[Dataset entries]
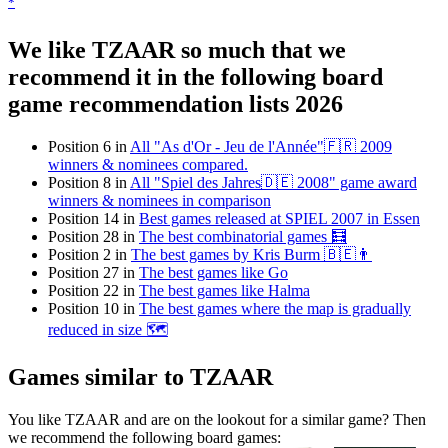
*
We like TZAAR so much that we
recommend it in the following board
game recommendation lists 2026
Position 6 in
All "As d'Or - Jeu de l'Année"🇫🇷 2009
winners & nominees compared.
Position 8 in
All "Spiel des Jahres🇩🇪 2008" game award
winners & nominees in comparison
Position 14 in
Best games released at SPIEL 2007 in Essen
Position 28 in
The best combinatorial games 🧮
Position 2 in
The best games by Kris Burm 🇧🇪👨
Position 27 in
The best games like Go
Position 22 in
The best games like Halma
Position 10 in
The best games where the map is gradually
reduced in size 🗺
Games similar to TZAAR
You like TZAAR and are on the lookout for a similar game? Then
we recommend the following board games:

## TO DO
Drop the images and repeat the data exactly.

## WRITTEN RESPONSE
*
We like TZAAR so much that we
recommend it in the following board
game recommendation lists 2026
Position 6 in
All "As d'Or - Jeu de l'Année"🇫🇷 2009
winners & nominees compared.
Position 8 in
All "Spiel des Jahres🇩🇪 2008" game award
winners & nominees in comparison
Position 14 in
Best games released at SPIEL 2007 in Essen
Position 28 in
The best combinatorial games 🧮
Position 2 in
The best games by Kris Burm 🇧🇪👨
Position 27 in
The best games like Go
Position 22 in
The best games like Halma
Position 10 in
The best games where the map is gradually
reduced in size 🗺
Games similar to TZAAR
You like TZAAR and are on the lookout for a similar game? Then
we recommend the following board games:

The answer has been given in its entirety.